Qui peut en bénéficier et pour combien de temps ?
Le texte rend la prime accessible aux particuliers et à certains professionnels sans condition de ressources. Le dispositif est ouvert pendant quatre ans à compter de son entrée en vigueur. Il comble un vide observé depuis la disparition du bonus occasion de 1 000 euros fin 2024 et complète les aides existantes qui, depuis juillet 2025, ciblaient surtout les véhicules neufs.
Des critères d'éligibilité stricts : cinq conditions cumulatives
Pour toucher cette prime, le véhicule et l'opération doivent satisfaire toutes les conditions suivantes :
- véhicule 100 % électrique ;
- première immatriculation en France entre le 1er janvier 2017 et le 31 décembre 2023 ;
- batterie conservant au moins 80 % de sa capacité d'origine ou autonomie résiduelle équivalente, ou autonomie homologuée supérieure à 200 km ;
- achat ou location réalisée auprès d'un professionnel de l'automobile (la vente entre particuliers est exclue) ;
- le bénéficiaire doit détenir un permis de conduire valide.
Conséquences pour le marché, les assureurs et les vendeurs
En faisant peser le financement sur les fournisseurs d'énergie via les CEE, l'État évite d'alourdir ses dépenses directes, mais transfère la charge sur des acteurs qui peuvent répercuter les coûts. Pour le parc d'occasion, l'arrivée d'une prime ciblée sur les véhicules électriques pourrait :
- réduire le prix effectif payé par l'acheteur et dynamiser les ventes chez les professionnels ;
- modifier le profil de risque assuré (voitures électriques plus fréquentes dans les flottes individuelles), avec des conséquences sur les tarifs et les garanties proposées par les assureurs ;
- inciter les distributeurs et réseaux à garantir l'état de batterie afin d'assurer l'éligibilité au geste financier.

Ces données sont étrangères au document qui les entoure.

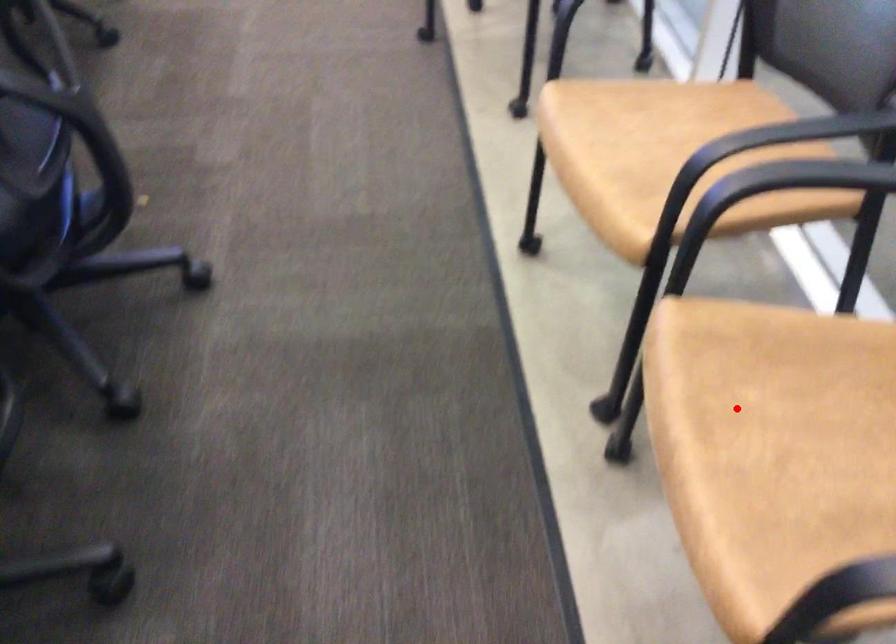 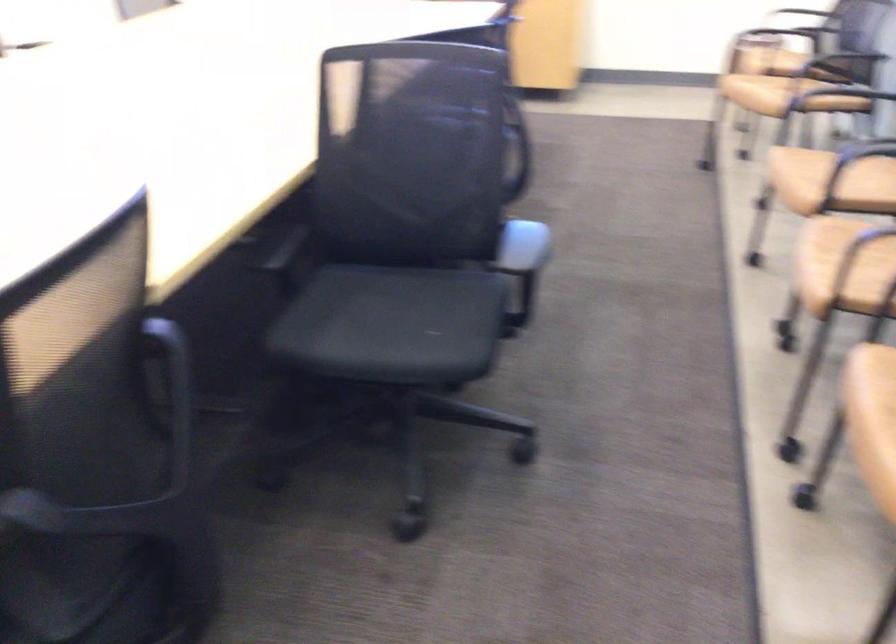 Locate, in the second image, the point that corresponds to the highlighted location in the first image.

(842, 242)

Points pratiques et transparence
La prime est versée directement par un fournisseur d'énergie ou un intermédiaire agréé au bénéficiaire, sans passer par l'administration fiscale. Le dispositif précise des exigences techniques (notamment le seuil de capacité de batterie) qui devraient pousser les professionnels à fournir des diagnostics fiables au moment de la vente ou de la location. Pour les consommateurs, il faudra donc vérifier le respect de toutes les conditions avant de finaliser l'achat.
| Élément | Valeur / période |
|---|---|
| Entrée en vigueur | 1er septembre 2026 |
| Durée du dispositif | 4 ans |
| Période première immatriculation acceptée | 2017-01-01 à 2023-12-31 |
| Seuil capacité batterie | ≥ 80 % ou autonomie ≥ 200 km |
Au regard des enjeux de marché et de tarification, la mesure mérite une attention continue : assureurs, vendeurs professionnels et fournisseurs d'énergie devront préciser les modalités opérationnelles pour que l'aide soit effectivement distribuée et utilisée par les ménages.